Reproduce, character for character, the entries from their opening line through the line with "Aylık 1499 TL maaş alanlara 4.650 TL".

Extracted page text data
___

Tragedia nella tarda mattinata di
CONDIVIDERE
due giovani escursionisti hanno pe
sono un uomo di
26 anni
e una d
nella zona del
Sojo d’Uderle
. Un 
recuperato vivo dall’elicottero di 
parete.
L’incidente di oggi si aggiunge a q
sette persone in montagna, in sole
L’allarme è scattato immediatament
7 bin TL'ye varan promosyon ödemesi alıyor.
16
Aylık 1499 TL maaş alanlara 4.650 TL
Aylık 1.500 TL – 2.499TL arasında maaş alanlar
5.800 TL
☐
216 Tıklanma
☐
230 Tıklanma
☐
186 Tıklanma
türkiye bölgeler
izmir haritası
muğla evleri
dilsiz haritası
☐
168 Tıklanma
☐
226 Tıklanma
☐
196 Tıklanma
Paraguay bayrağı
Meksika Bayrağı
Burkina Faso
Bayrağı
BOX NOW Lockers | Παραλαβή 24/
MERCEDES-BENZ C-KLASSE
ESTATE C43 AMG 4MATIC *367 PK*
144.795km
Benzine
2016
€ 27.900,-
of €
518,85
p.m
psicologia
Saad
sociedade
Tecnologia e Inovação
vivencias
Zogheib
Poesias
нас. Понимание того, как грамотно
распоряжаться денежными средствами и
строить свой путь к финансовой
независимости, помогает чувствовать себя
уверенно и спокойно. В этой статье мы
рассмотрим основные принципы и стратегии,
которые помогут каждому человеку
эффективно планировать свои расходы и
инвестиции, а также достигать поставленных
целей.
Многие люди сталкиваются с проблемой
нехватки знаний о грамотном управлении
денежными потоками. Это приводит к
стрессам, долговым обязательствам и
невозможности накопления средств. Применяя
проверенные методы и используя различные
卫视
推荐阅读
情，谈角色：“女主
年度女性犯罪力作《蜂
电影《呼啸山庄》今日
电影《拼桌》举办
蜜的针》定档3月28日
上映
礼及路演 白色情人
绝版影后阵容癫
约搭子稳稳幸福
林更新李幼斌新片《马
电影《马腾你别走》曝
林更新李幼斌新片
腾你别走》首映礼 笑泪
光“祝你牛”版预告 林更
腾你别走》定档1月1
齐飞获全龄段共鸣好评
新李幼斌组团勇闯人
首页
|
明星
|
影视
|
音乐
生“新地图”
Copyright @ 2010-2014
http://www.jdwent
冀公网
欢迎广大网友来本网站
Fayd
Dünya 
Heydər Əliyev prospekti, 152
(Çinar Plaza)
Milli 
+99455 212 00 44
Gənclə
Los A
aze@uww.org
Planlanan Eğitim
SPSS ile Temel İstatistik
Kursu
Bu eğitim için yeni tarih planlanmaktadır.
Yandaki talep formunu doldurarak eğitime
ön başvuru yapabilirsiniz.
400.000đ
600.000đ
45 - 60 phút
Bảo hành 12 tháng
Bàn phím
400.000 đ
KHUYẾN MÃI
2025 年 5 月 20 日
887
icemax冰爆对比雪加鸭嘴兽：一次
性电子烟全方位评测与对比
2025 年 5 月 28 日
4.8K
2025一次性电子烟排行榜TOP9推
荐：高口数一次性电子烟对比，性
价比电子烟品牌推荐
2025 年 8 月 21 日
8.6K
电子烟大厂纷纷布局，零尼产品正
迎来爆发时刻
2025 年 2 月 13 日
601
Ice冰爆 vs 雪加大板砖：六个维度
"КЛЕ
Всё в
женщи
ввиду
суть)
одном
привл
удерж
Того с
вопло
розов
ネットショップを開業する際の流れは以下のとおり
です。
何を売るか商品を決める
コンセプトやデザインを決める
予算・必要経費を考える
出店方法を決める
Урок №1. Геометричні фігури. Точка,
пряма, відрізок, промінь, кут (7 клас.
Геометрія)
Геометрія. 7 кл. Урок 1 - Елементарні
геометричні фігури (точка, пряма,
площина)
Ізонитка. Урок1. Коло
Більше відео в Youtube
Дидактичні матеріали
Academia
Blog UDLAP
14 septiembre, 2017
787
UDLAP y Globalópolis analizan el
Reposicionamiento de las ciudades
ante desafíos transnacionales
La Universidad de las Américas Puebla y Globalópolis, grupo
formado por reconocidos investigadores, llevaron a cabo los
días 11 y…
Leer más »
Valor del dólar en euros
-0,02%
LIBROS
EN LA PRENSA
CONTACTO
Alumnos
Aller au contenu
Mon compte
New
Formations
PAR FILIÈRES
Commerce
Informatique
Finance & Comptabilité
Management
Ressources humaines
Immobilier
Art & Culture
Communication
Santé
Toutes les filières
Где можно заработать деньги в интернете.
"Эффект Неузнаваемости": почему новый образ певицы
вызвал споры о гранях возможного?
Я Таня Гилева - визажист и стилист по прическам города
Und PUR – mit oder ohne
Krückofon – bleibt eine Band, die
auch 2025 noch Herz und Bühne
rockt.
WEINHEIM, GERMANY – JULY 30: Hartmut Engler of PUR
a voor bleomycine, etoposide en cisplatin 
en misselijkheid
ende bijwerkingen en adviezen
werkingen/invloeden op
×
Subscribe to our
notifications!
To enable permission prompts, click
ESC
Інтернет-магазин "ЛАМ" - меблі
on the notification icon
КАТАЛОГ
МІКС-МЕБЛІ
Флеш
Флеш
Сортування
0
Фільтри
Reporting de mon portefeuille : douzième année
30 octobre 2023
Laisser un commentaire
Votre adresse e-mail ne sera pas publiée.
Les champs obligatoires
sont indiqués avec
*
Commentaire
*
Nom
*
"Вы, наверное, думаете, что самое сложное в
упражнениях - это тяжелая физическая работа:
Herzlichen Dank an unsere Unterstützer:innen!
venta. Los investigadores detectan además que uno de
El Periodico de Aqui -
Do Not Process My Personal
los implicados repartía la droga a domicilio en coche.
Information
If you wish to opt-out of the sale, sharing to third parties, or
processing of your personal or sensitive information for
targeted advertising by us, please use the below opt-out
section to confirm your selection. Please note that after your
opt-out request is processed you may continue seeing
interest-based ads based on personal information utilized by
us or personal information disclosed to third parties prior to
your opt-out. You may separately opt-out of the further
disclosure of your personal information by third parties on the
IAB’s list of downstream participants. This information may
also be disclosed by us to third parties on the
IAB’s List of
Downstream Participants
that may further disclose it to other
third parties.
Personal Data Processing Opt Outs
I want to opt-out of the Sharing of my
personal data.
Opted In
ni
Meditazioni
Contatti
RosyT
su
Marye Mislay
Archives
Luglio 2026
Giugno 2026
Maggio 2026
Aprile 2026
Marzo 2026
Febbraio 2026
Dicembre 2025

___

__Response area__:
Tragedia nella tarda mattinata di
CONDIVIDERE
due giovani escursionisti hanno pe
sono un uomo di
26 anni
e una d
nella zona del
Sojo d’Uderle
. Un 
recuperato vivo dall’elicottero di 
parete.
L’incidente di oggi si aggiunge a q
sette persone in montagna, in sole
L’allarme è scattato immediatament
7 bin TL'ye varan promosyon ödemesi alıyor.
16
Aylık 1499 TL maaş alanlara 4.650 TL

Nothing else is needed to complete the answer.